本発明は、フィルムの製造の際に用いた有機溶媒の残存量が少ないプロトン伝導性フィルムの製造方法に関する。
プロトン伝導性フィルムを作製する方法としては、例えば重合体を有機溶媒に溶解し基体上に流延して成膜し、次いで得られたフィルムを乾燥する溶液流延法がある。溶液流延法によりフィルムを成形するに際し、プロトン伝導性重合体のような極性の高いイオン交換基を有する重合体は、溶解させる有機溶媒として極性の高い非プロトン系双極子溶媒が用いられる。この極性溶媒は高沸点のために、成膜後、フィルムを乾燥する際に完全に除去できず、得られたプロトン伝導性フィルム中に残存して熱的性質が損なわれたりするという問題があった。
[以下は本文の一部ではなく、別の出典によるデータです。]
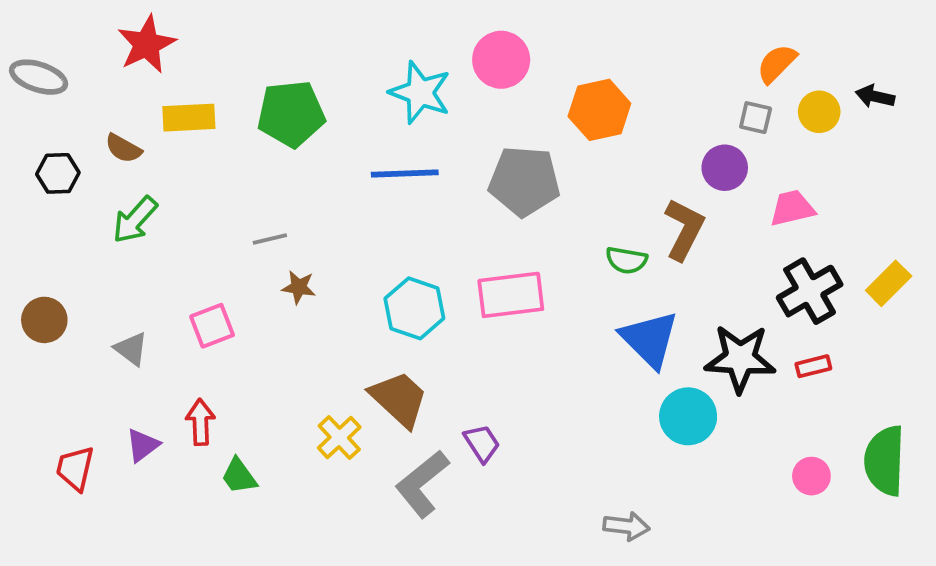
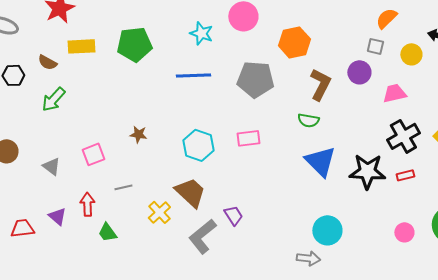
cyan star: (420, 93) -> (201, 33), size x0.7
yellow circle: (819, 112) -> (411, 54), moved
brown L-shape: (684, 229) -> (320, 84), moved
gray line: (270, 239) -> (123, 187), moved
pink rectangle: (511, 295) -> (248, 138), size x0.7
cyan circle: (688, 416) -> (327, 230), moved
purple triangle: (143, 445) -> (57, 216), turned -42
red trapezoid: (75, 468) -> (22, 228), turned 70

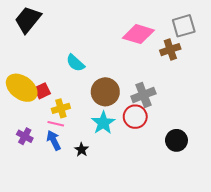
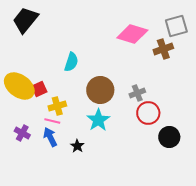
cyan semicircle: (75, 63) -> (71, 62), turned -114
gray cross: (143, 95) -> (137, 93), size x0.7
red circle: (135, 117) -> (148, 113), moved

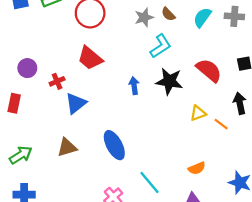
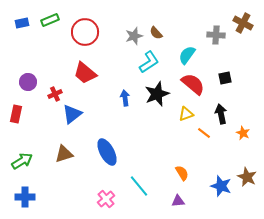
cyan semicircle: (202, 17) -> (187, 55), moved
black star: (169, 81) -> (157, 94), turned -30
yellow triangle: (198, 113) -> (186, 114), moved
orange semicircle: (197, 168) -> (182, 173), turned -98

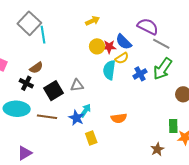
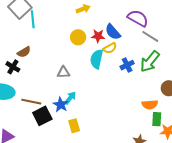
yellow circle: (97, 46) -> (78, 37), moved
black square: (54, 91) -> (42, 116), moved
orange semicircle: (119, 118) -> (150, 105), moved

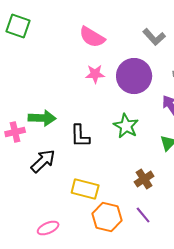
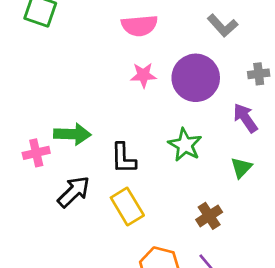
pink semicircle: (92, 37) -> (139, 26), turned -36
yellow rectangle: (85, 189) -> (127, 206), moved, turned 44

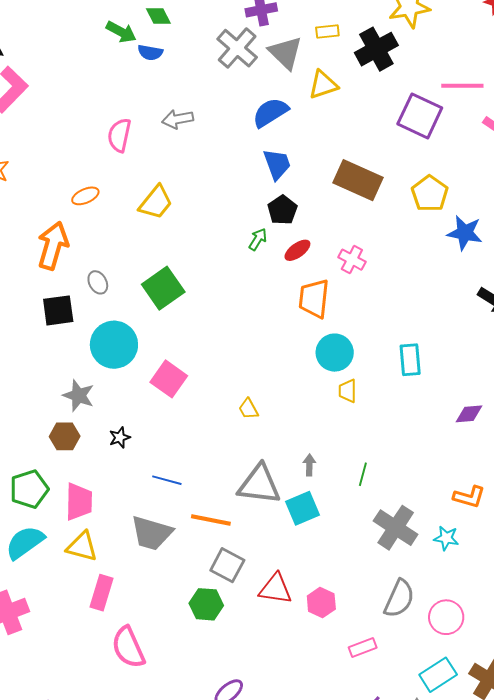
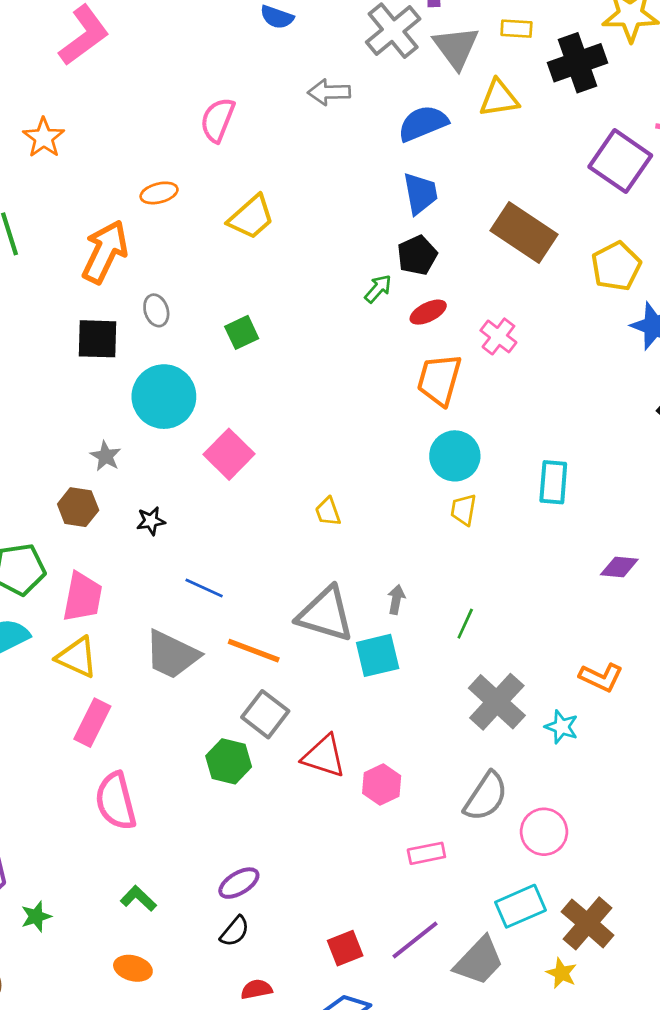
gray arrow: (178, 119) -> (329, 92), moved
green square: (163, 288) -> (242, 332), size x0.6
gray star: (78, 396) -> (106, 456), size x0.7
また、極性溶媒がプロトン伝導性フィルム中に高濃度に存在すると、燃料電池の電解質として使用したときに安定な発電開始までに時間がかかりすぎたり、発電過程での熱変化で溶媒が除去され、結果として、収縮応力がかかるため、フィルム中に残留ひずみが生じ、刺激条件によってはフィルムにクラックが入りセルが変形したりするなどの問題が起きることがある。
このため、プロトン伝導性フィルムを製造したのち、有機溶媒を除去することが望まれていた。
有機溶媒の除去には水に浸漬させることが有効であるが、浸漬時間を長くする必要があった。浸漬時間を長くすればそれだけ、設備コストが高くなるとともに、フィルム表面に皺や傷が形成されやすいという問題点があった。
本発明は、上記のような従来技術における問題点を解決しようとするものであって、プロトン伝導性フィルムの製造に際し用いた有機溶媒を水にて抽出する際に、抽出時間を短縮することが可能なフィルムの製造方法を提供しようとするものである。
(1)本発明に係るプロトン伝導性フィルムの製造方法は、フィルムに残存した有機溶媒の
除去工程において、超音波を加えながら行うことを特徴とするものである。
すなわち、プロトン伝導性重合体が水に可溶な有機溶媒に溶解された溶液を用い流延法により成膜し、
得られた未乾燥フィルムを水に超音波を加えながら浸漬したのち、
フィルムを乾燥することを特徴とするものである。
(2)上記プロトン伝導性重合体がスルホン酸を導入したポリマーである。
(3)上記プロトン伝導性重合体がスルホン化ポリアリーレンであることを特徴とする。
本発明によれば、フィルム中の残留溶媒を、水を用いて抽出する際の抽出時間を低減することができるので、プロトン伝導性フィルム製造における量産性を改善することができる。
以下、本発明に係るプロトン伝導性フィルムの製造方法について具体的に説明する。
スルホン化ポリアリーレンなどのプロトン伝導性重合体を水に可溶な有機溶剤に溶解して溶液とした後、キャスティングにより基体上に流延し、フィルム状に成形するキャスティング法などにより、フィルムを製造する(この方法を流延法という)。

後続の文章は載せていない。